** Opening The data block **
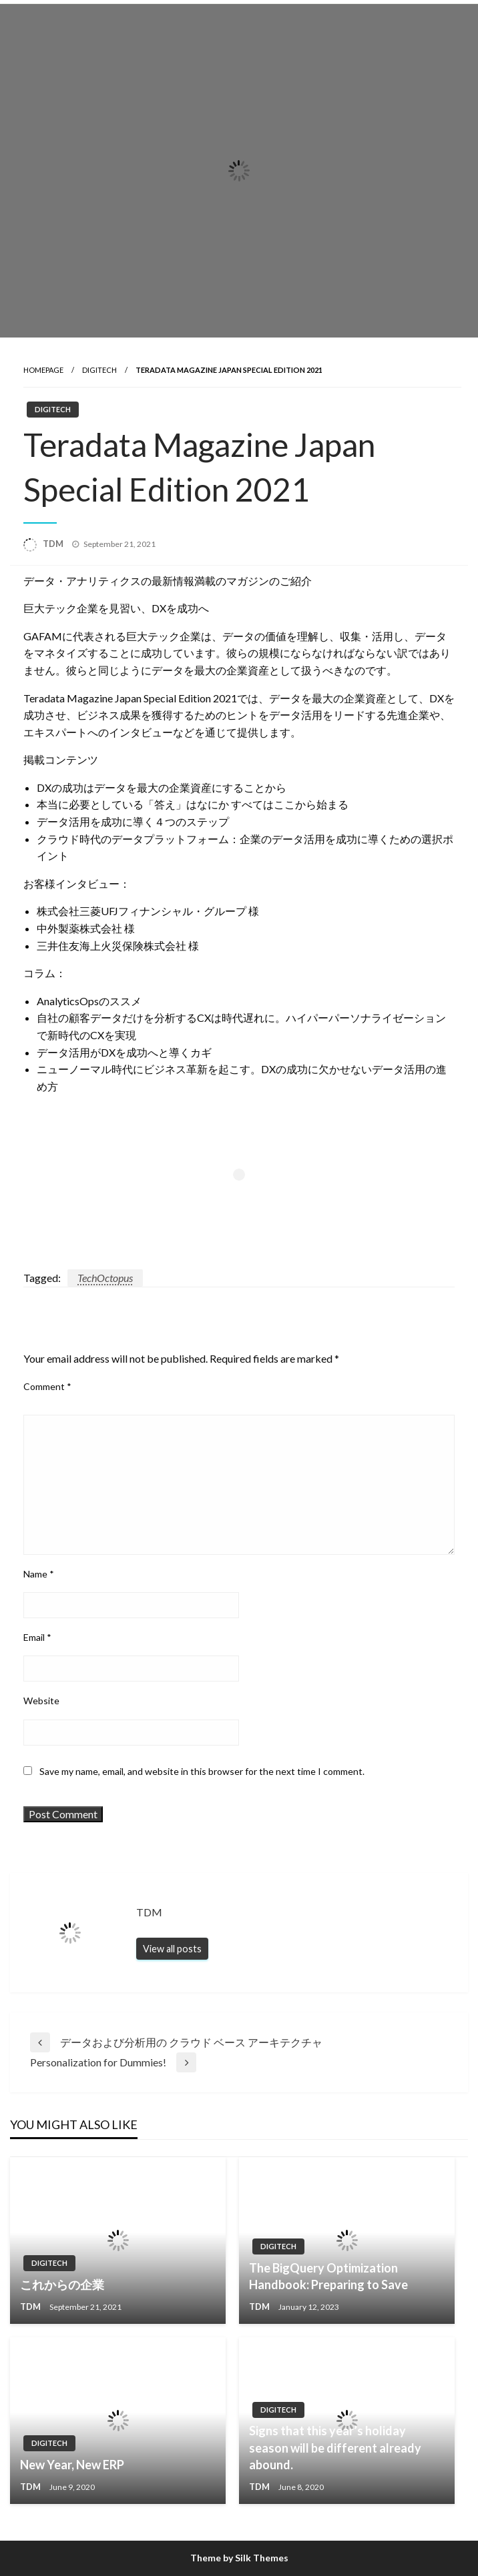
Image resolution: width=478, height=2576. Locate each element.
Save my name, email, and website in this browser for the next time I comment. (202, 1771)
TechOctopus (105, 1277)
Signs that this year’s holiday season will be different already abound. (335, 2447)
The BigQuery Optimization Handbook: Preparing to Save (328, 2276)
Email (37, 1637)
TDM (54, 543)
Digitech (99, 370)
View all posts (172, 1948)
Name (38, 1573)
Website (41, 1700)
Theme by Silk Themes (239, 2557)
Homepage (43, 370)
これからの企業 (62, 2284)
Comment (47, 1386)
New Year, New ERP (72, 2464)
** Closing The data block **
What is being asked = Please transcribe each entry exactly and exclude any image it contains.

Exercise answer =
Image resolution: width=478, height=2576. Locate each element.
Save my name, email, and website in this browser for the next time I comment. (202, 1771)
TechOctopus (105, 1277)
Signs that this year’s holiday season will be different already abound. (335, 2447)
The BigQuery Optimization Handbook: Preparing to Save (328, 2276)
Email (37, 1637)
TDM (54, 543)
Digitech (99, 370)
View all posts (172, 1948)
Name (38, 1573)
Website (41, 1700)
Theme by Silk Themes (239, 2557)
Homepage (43, 370)
これからの企業 (62, 2284)
Comment (47, 1386)
New Year, New ERP (72, 2464)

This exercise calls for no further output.